Japan, Tokyo city skyline, Tokyo Tower.
Prisma By Dukas | Universal Images Group | Getty Images
Asia-Pacific stocks and currencies fell on Thursday as broader markets fell after the U.S. Federal Reserve cut interest rates for the third time in a row and signaled fewer cuts to come. .
Investors praised the Bank of Japan’s decision to keep the policy rate unchanged at 0.25% for the third consecutive meeting. After the announcement, the Japanese yen fell to 155.40 yen to the dollar, compared to 154.60 yen before the Bank of Japan’s announcement.
Following the central bank’s actions, Nikkei Stock Average It came back online after the lunch break and its losses narrowed to 0.63% versus 0.96% previously. TOPIX fell 0.49%.

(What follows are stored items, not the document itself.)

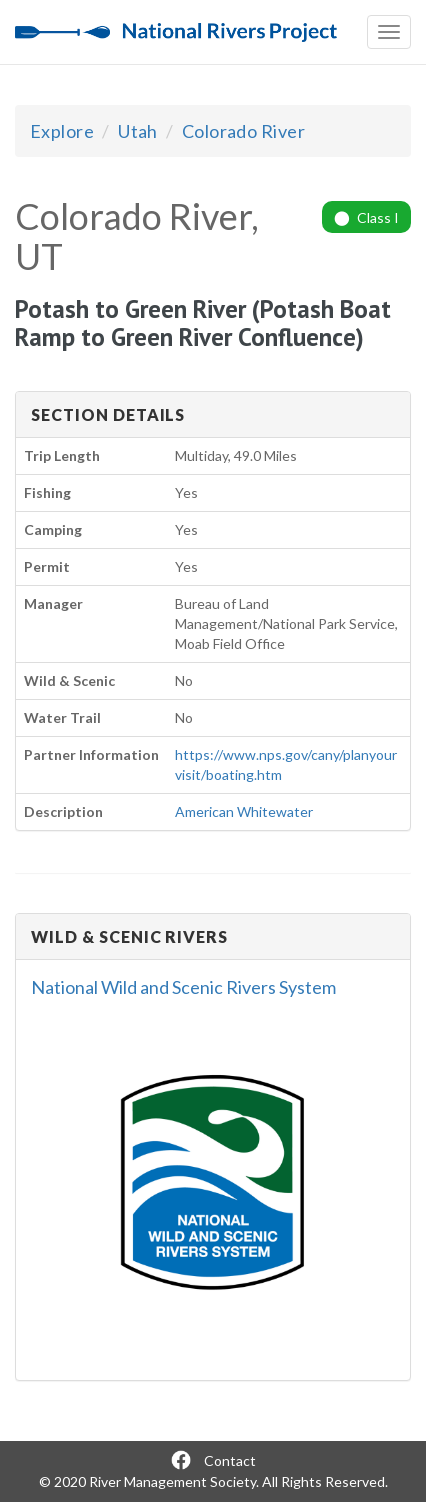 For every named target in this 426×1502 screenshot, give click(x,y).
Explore (62, 131)
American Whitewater (244, 811)
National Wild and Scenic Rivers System (183, 987)
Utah (138, 131)
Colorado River (243, 131)
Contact (230, 1460) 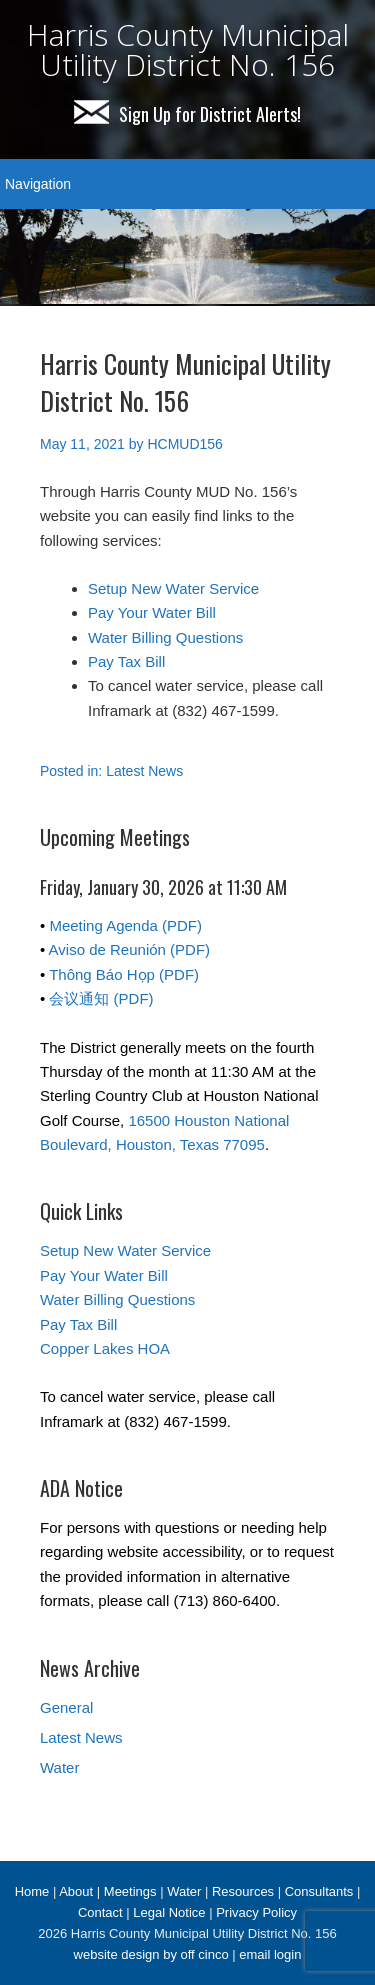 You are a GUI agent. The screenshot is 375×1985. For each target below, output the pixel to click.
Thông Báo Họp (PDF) (124, 974)
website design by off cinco (151, 1954)
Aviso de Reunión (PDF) (129, 949)
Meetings (130, 1891)
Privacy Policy (256, 1912)
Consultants (319, 1891)
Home (32, 1891)
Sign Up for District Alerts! (187, 114)
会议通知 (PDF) (101, 998)
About (76, 1891)
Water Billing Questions (165, 637)
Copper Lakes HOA (105, 1348)
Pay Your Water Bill (152, 612)
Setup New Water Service (173, 588)
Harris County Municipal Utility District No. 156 (188, 49)
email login (270, 1954)
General (66, 1707)
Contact (100, 1912)
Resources (243, 1891)
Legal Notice (169, 1912)
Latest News (144, 771)
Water (59, 1767)
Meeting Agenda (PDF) (125, 925)
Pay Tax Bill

In South Korea, the Kospi index fell by 1.65%, and the Kosdaq index also fell by 1.65%. The Korean won is hovering near its lowest level since March 2009, and was last trading at 1,450.46 won to the dollar.
australian S&P/ASX 200 It traded 1.96% lower.
Hong Kong’s Hang Seng Index fell 0.88%, and mainland China’s CSI300 index fell 0.62%.
The Hong Kong Monetary Authority on Thursday decided to cut interest rates by 25 basis points, in line with the Federal Reserve. The country’s currency is firmly pegged to the US dollar.
Elsewhere, New Zealand’s economy fell into recession, with the economy falling 1% quarter-on-quarter in the September quarter, according to official statistics agency Stats New Zealand. A recession is defined as two consecutive quarters of economic decline.
Overnight in the US, the Dow Jones Industrial Average fell 1,123.03 points, or 2.58%, to 42,326.87, snapping its first 10-day losing streak since 1974. The S&P 500 index fell 2.95% to 5,872.16, and the Nasdaq Composite Index fell 3.56 points. % 19,392.69.
The selling on Wall Street came after the central bank cut its overnight borrowing rate by 25 basis points to its target range of 4.25% to 4.5%. The rate cuts had been widely expected, but the Fed indicated it would cut rates only twice in 2025, fewer than the four cuts it had previously predicted.
“We’ve moved pretty quickly to get to this point, but I think we’re definitely going to move slower going forward,” Fed Chairman Jerome Powell said at a post-meeting press conference.
—CNBC’s Brian Evans and Lisa Kailai Han contributed to this report.